Prematattva

Prematattva (Sanskrit: prematattva n.) = das Prinzip der göttlichen Liebe.
Der Sanskrit-Ausdruck “Prematattva” setzt sich aus zwei wunderschönen Wörtern zusammen: “Prema” (reine, bedingungslose Liebe) und “Tattva” (Wahrheit, Prinzip, Essenz oder Das-Sein). Übersetzt bedeutet “Prematattva” also so viel wie “die Essenz der Liebe” oder “das Prinzip der reinen, göttlichen Liebe”. Es ist nicht die romantische oder anhaftende Liebe, die du vielleicht aus dem Alltag kennst, sondern die universelle, selbstlose Liebe, die im Hinduismus und Yoga als die höchste Form der Wirklichkeit angesehen wird. Diese Liebe ist keine Emotion, die kommt und geht, sondern der Grundstoff des gesamten Universums – die schöpferische Kraft, aus der alles entstanden ist und in der alles existiert.

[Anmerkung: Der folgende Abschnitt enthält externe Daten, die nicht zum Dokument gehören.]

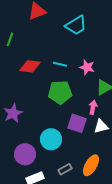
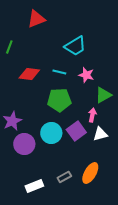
cyan trapezoid: (76, 25) -> (75, 46), moved
purple square: (77, 123) -> (76, 131), turned 36
cyan circle: (51, 139) -> (51, 133), moved
purple circle: (25, 154) -> (24, 144), moved

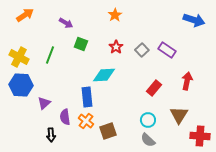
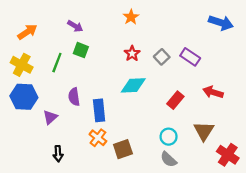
orange arrow: (25, 15) -> (27, 32), moved
green square: (81, 44) -> (81, 50), moved
cyan diamond: (104, 75) -> (133, 85), moved
red arrow: (187, 81) -> (213, 92), turned -84
purple semicircle: (65, 117) -> (74, 97), moved
red cross: (200, 136) -> (228, 155), turned 30

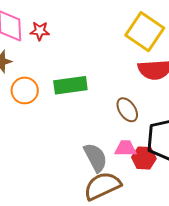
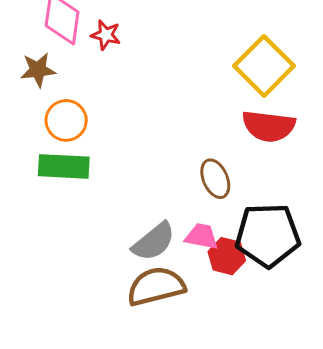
green rectangle: (70, 85) -> (64, 166), moved
gray semicircle: (95, 158) -> (154, 242), turned 68

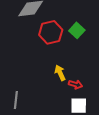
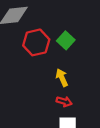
yellow arrow: (60, 73) -> (62, 78), moved

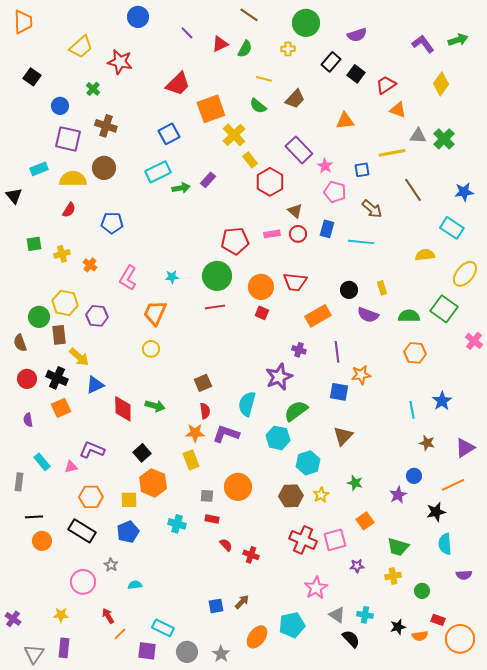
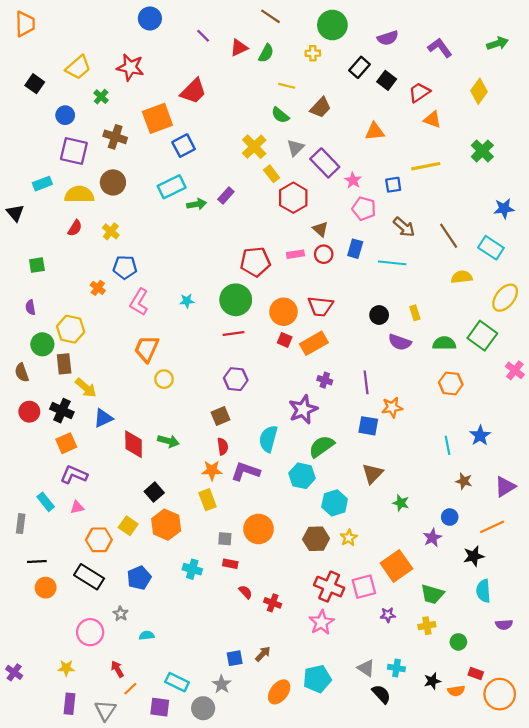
purple L-shape: (423, 44) -> (440, 48), moved
yellow trapezoid: (81, 47) -> (78, 67), moved
orange square: (211, 109) -> (157, 118), moved
gray triangle: (418, 136) -> (295, 148), moved, turned -48
brown line: (413, 190) -> (449, 236), moved
blue pentagon: (112, 223) -> (125, 267), moved
yellow cross: (62, 254) -> (111, 231), moved, turned -35
orange trapezoid: (155, 313) -> (147, 349), moved
purple hexagon: (97, 316) -> (236, 379), moved
orange rectangle: (318, 316) -> (314, 343), moved
purple semicircle: (28, 420) -> (30, 307), moved
purple L-shape: (92, 450) -> (74, 475), moved
green star: (355, 483) -> (401, 503), moved
yellow square: (129, 500) -> (128, 526), moved, turned 36
orange square: (365, 521) -> (396, 566), size x1.6
pink star: (316, 588) -> (322, 622), moved
gray triangle: (34, 654) -> (105, 710), moved
gray star: (221, 654) -> (222, 684), moved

In der spirituellen Tradition, besonders im Bhakti Yoga (dem Yoga der Hingabe), wird Prematattva als das höchste Ziel verehrt. Es ist der Zustand, in dem du nicht mehr liebst, weil du etwas bekommst, sondern weil du selbst zur Liebe wirst. Du erkennst, dass du und die geliebte Gottheit (oder das Universum) letztlich eins sind. In der Advaita-Vedanta-Philosophie wird dieser Zustand oft mit der absoluten Wahrheit (Brahman) gleichgesetzt – Brahman ist nicht nur Wissen und Sein, sondern auch reine, unendliche Liebe. Prematattva ist also die Brücke zwischen deinem kleinen, persönlichen Herzen und dem unendlichen, kosmischen Herzen.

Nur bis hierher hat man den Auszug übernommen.